The rest of the day was blissfully slow. We lounged, snacked, journaled, and gazed out over the scrubby expanse, watching the light shift across the land like a slow-moving tide. The wind rustled through the spinifex, the sun dipped low, and we felt that familiar joy of being exactly where we’re meant to be.

Day 18 – 7 August 2025: From Peaks to Petals & Gorges Galore

Well, all good things must come to an end—even a blissful stay atop Mount Shiela. So today, we packed up, dropped into very low gear, and began the slow, careful descent down the mountain. Let’s just say we weren’t in a hurry. The road may be sealed, but it still demands respect—and a bit of white-knuckle concentration. We crept down like seasoned mountain goats in a 6.5-tonne truck, laughing at how cautious we’ve become. Age, wisdom, or just a healthy fear of gravity? Who’s to say.

Once back on level ground, we set off to explore the surrounding country, and wow—what a treat. By lunchtime, we were surrounded by Sturt’s Desert Pea flowers, their vivid red petals and black centres popping against the rich Pilbara earth. They’re like little botanical fireworks, scattered across the spinifex like nature’s confetti. The land here is a painter’s dream—deep reds, golden grasses, and endless sky.
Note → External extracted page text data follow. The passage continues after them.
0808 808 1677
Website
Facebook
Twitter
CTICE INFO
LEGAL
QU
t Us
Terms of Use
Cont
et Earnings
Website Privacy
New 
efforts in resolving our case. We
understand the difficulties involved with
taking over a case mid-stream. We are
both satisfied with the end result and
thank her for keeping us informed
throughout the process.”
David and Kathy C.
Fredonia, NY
By 2:30pm, we arrived at Hamersley Gorge, one of the true jewels of Karijini National Park. It’s been years since we last visited, and while the gorge itself hasn’t aged a day, the visitor numbers certainly have grown. The folded bands of ancient rock still ripple with colour and texture, and the pools shimmer like liquid opals—but we did have to share the magic with a few dozen fellow admirers. Still, it’s hard to complain when you’re standing in a place carved by time and kissed by sunlight.
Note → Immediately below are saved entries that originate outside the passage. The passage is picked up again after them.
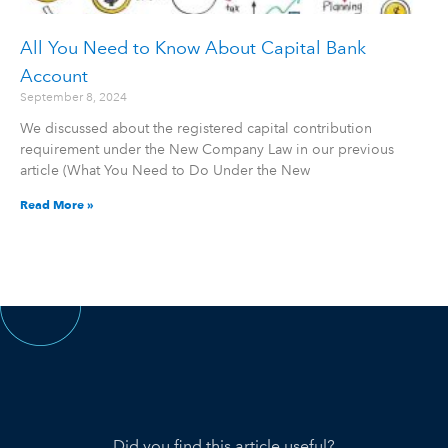
All You Need to Know About Capital Bank
Account
September 8, 2024
We discussed about the registered capital contribution
requirement under the New Company Law in our previous
article (What You Need to Do Under the New
Read More »
Did you find this article useful?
After soaking in the scene (and dodging a few selfie sticks), we headed off in search of solitude. Our destination: Rio Tinto Gorge, a lesser-known spot that promised peace and quiet. And it delivered. We found a perfect camp with views of the railway line, and settled in just in time to watch one of those monster iron ore trains glide past. Surprisingly quiet for something so massive—it was like watching a steel ghost slip through the landscape.
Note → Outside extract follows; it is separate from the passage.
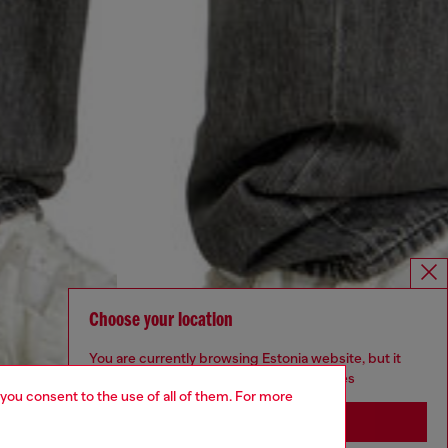
Choose your location
You are currently browsing Estonia website, but it
seems you may be based in United States
 you consent to the use of all of them. For more
Stay in Estonia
As the sun dipped low, we kicked back with a couple of drinks, surrounded by spinifex and silence, grateful for the contrast: crowds and colour by day, calm and quiet by night.

Day 19/20 – 8/9 August 2025: Bee Gorge Stillness & Thai Daydreams

After the drama of Karijini’s gorges, today’s short drive to Bee Gorge felt like slipping into a quieter rhythm. We found a peaceful nook to set up camp for two nights—just us, the rustle of spinifex, and the soft hush of country that’s seen fire and renewal.

The surrounding landscape bore the scars of a recent bushfire—charred trunks, blackened earth, and that eerie stillness that follows nature’s cleansing. Yet even here, signs of resilience were everywhere. Green shoots poked through the ash, and the air carried that faint, smoky scent that lingers long after the flames have gone.

With the truck settled, we traded wheels for walking boots and set off to explore the gorge on foot. Twisted gums stood like sentinels, and rocky outcrops offered quiet places to sit and reflect. No dramatic vistas—just the intimate charm of a land slowly healing.

Back at camp, we turned our attention to planning more of our Thailand adventure. Between swats at persistent flies and sips of tea, we browsed jungle stays and island escapes, dreaming of elephants, temples, and turquoise waters. The contrast between Bee Gorge’s earthy stillness and Thailand’s lush promise made the planning feel like a bridge between worlds.

Evenings were quiet—no campfire this time, just the soft glow of dusk and the stars blinking into view. We watched the light fade across the gorge, grateful for the solitude, the space to breathe, and the gentle reminder that even burnt country holds beauty.